The Spanish government has said that it will not make a decision on its financial needs until after two assessments of the banking sector are complete.
Late Friday, the International Monetary Fund issued a report pegging the banks' capital requirements at €40 billion.
Spain has also commissioned an external audit of its banks, which is not expected to be concluded until later this month.
On Thursday, Fitch slashed Spain's credit rating three notches to 'BBB' from 'A.' The ratings agency pointed to the estimated cost of a Spanish bank bailout, which it said is likely to cost between €60 billion to €100 billion. Fitch also said it now expects a prolonged recession in Spain that will run throughout 2013.
Shares of large Spanish banks that trade on U.S. exchanges have rebounded in recent days, but are still down sharply for the year. U.S.-listed shares of Banco Santander () and BBVA ( ) have both fallen more than 20% year-to-date.

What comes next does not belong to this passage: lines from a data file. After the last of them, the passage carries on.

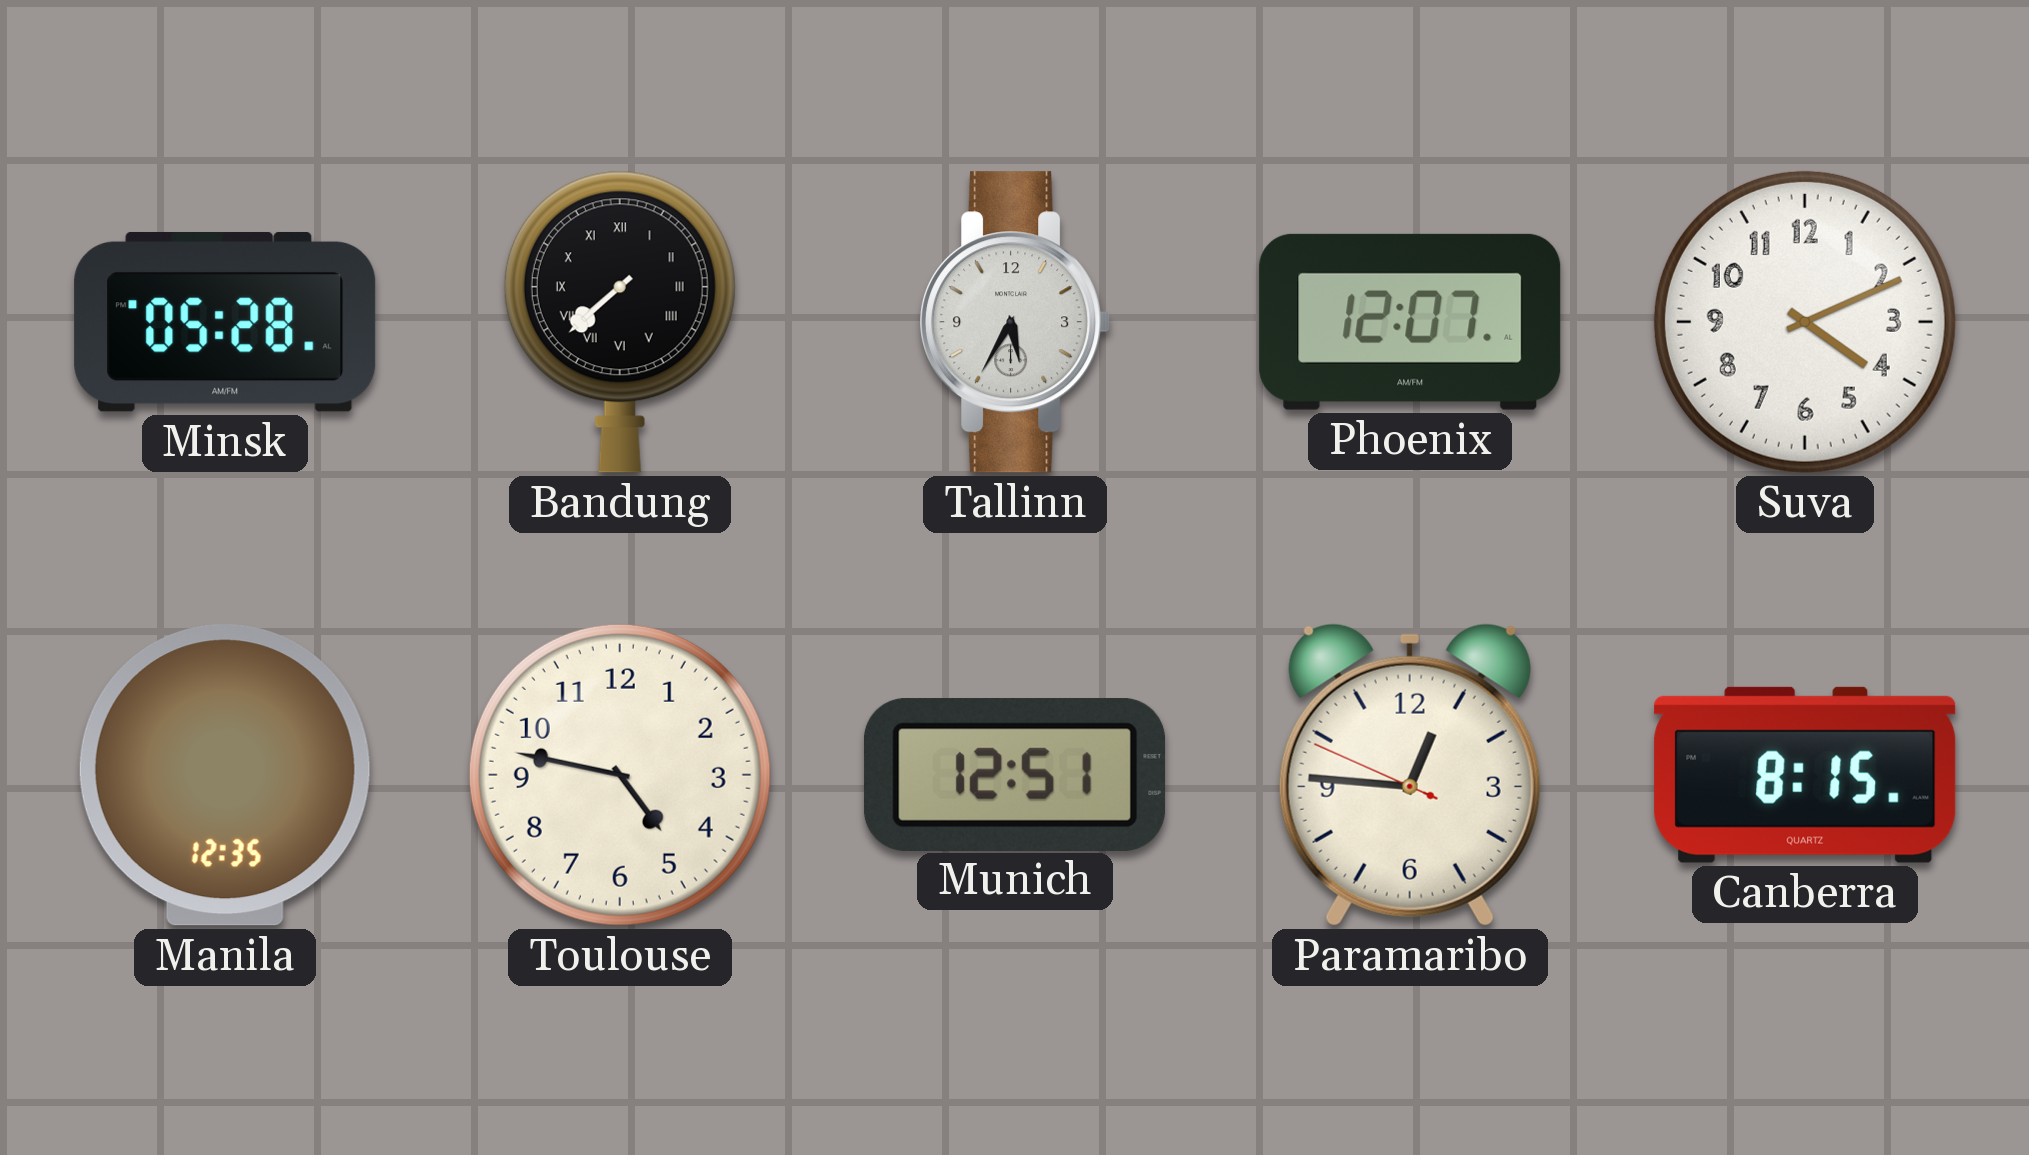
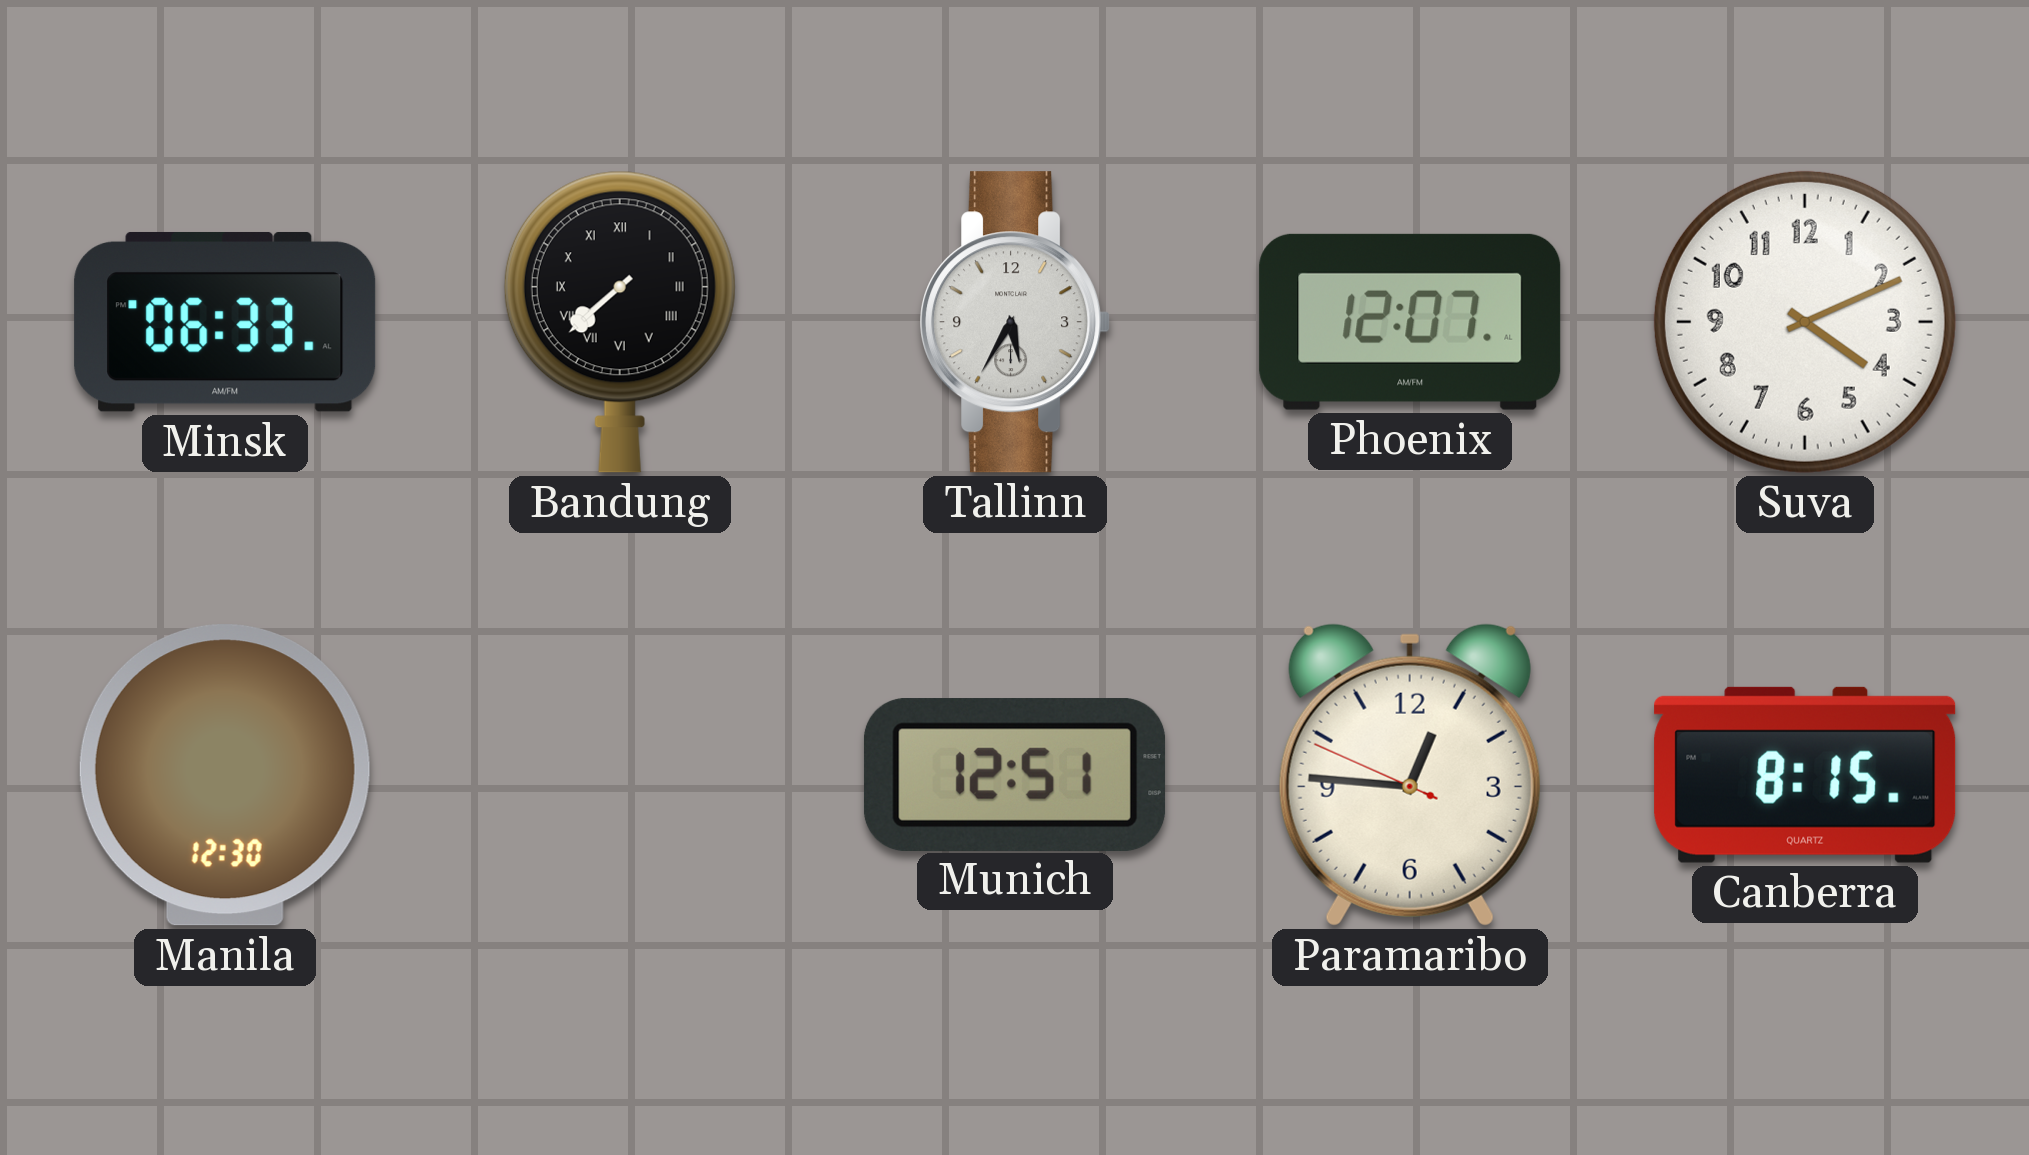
Minsk: 05:28 -> 06:33
Manila: 12:35 -> 12:30
Toulouse: 4:47 -> none
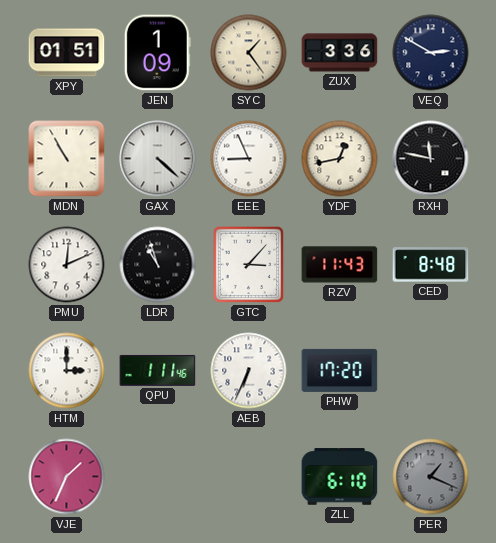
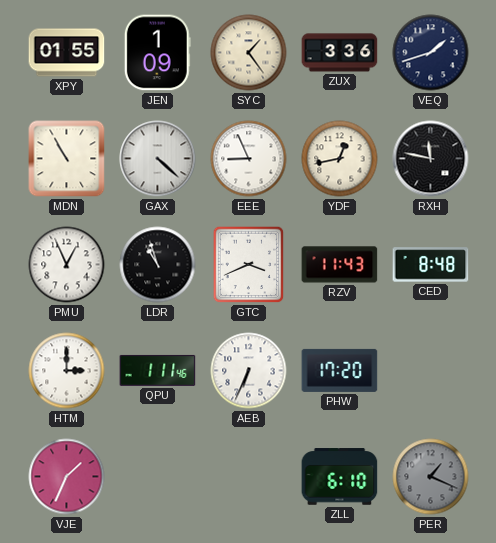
XPY: 01:51 -> 01:55
VEQ: 2:50 -> 1:42
PMU: 12:11 -> 12:56
GTC: 3:07 -> 3:41
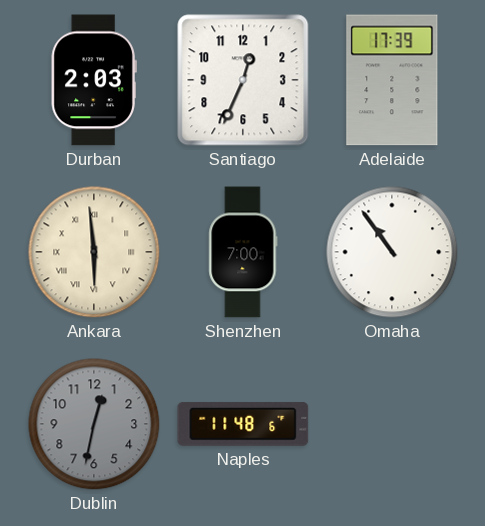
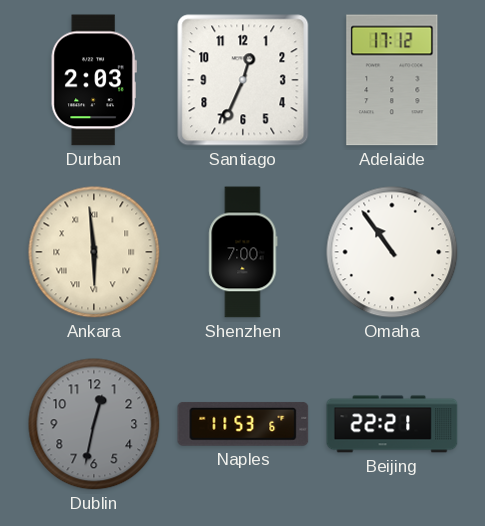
Adelaide: 17:39 -> 17:12
Naples: 11:48 -> 11:53
Beijing: none -> 22:21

While Spain has a relatively low level of debt, it does not have the capacity to recapitalize its banks. Madrid has already signaled that it will not meet its deficit reduction targets this year as the Spanish economy has fallen back into recession.
In addition, Spain's borrowing costs have risen recently as investors demand an increasingly higher interest rates to lend money to the government.
The yield on 10-year Spanish bonds rose to a high of 6.6% last week, prompting a warning from the nation's Treasury minister that the government is in danger of being priced out of the market. But yields eased this week following a successful bond auction on Thursday and are now around 6.2%.
While there are still uncertainties about whether Greece will be forced to drop the euro following its upcoming parliamentary elections on June 17, the possibility of Spain needing help is a more pressing concern due to the size of the economy, the fourth largest in the eurozone.